My plan did not include a pub, or waiting with a drink until someone came and conferred upon me the title of doctor.  It did, however, include some misconceptions about the process.  I think that conceptually I knew what the dissertation was about (basically a long, five part, [research] essay).  I thought I had enough practice in all of the individual parts - the methods section, the literature review, the writing up of the findings, the APA format.  Before I got into a doctoral program I had authored, and co-authored, and co-researched, papers which got published in peer reviewed academic journals.  I thought that the dissertation would be more of the same.

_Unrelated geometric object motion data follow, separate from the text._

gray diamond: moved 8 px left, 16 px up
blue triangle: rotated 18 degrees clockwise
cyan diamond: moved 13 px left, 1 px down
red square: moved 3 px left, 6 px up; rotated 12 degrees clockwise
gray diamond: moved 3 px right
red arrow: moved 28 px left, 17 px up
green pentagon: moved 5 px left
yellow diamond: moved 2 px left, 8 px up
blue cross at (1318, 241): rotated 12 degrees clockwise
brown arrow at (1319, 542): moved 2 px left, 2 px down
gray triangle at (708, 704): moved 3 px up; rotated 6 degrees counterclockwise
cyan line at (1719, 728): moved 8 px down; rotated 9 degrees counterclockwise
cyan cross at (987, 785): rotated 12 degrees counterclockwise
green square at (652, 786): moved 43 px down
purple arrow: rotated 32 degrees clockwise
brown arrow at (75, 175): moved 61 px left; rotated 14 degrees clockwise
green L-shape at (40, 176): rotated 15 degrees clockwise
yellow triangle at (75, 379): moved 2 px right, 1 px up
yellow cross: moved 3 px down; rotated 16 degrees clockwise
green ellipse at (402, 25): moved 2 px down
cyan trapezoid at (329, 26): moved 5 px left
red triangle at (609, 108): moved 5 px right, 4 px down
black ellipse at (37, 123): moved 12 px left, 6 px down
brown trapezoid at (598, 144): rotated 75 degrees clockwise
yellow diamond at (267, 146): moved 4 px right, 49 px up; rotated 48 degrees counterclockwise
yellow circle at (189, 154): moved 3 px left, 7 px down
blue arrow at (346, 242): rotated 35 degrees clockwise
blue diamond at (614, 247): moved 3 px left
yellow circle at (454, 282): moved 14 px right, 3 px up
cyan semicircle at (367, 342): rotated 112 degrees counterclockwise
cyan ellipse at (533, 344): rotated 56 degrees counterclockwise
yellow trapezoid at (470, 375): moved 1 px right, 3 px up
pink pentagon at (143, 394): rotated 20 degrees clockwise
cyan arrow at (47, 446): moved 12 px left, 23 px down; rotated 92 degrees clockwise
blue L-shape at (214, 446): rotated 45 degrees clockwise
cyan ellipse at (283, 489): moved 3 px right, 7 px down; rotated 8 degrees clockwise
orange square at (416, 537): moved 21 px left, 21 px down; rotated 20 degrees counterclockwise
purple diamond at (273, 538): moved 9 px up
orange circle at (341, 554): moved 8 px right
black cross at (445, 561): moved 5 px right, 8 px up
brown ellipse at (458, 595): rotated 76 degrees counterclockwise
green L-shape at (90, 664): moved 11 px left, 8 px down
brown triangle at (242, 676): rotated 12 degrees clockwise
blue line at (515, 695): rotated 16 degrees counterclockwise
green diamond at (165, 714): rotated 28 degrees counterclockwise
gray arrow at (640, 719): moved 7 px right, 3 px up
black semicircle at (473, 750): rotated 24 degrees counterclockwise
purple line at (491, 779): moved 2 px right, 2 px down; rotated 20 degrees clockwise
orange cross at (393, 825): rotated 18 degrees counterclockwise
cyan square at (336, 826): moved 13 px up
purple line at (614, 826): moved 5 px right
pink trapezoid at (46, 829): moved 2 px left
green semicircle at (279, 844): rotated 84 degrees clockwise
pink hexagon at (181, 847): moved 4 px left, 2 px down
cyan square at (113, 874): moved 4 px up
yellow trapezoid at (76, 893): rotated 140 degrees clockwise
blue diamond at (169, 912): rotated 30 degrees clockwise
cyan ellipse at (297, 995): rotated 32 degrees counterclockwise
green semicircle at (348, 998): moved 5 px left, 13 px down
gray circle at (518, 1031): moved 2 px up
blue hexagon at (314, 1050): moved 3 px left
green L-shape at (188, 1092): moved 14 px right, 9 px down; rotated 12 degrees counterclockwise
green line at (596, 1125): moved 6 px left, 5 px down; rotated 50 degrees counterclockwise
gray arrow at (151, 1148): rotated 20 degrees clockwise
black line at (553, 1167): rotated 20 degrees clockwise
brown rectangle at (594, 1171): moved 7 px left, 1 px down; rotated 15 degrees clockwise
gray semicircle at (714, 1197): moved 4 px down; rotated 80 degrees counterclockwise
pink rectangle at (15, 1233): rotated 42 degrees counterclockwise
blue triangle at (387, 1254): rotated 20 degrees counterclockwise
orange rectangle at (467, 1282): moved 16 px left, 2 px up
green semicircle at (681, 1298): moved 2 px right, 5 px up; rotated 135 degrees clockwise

This turned out to be a bit of a challenge because academic journals have a 6000-9000 word limit, so a lot get cut out and left on the cutting room floor.  Or, you just choose what to put in from the start, knowing that you have a limited space to work with, so that you don't have to cut a lot. A dissertation on the other hand is (or seems to be) much more exhaustive. A demonstration of what you know rather than a simple demonstration of an argument that you are setting forth. Much like Shaun, I found out that my previous skill set - while it would help somewhat in the zombie dissertation apocalypse, I would find it hard, I would be more challenged than I thought I would be.  Much like Shaun I am to make it to the end though, and I will end up in a pub after the dissertation is successfully defended to celebrate. Now I just need to find my way back to the path and avoid the zombies that drain my time and energy - and focus on the dissertation!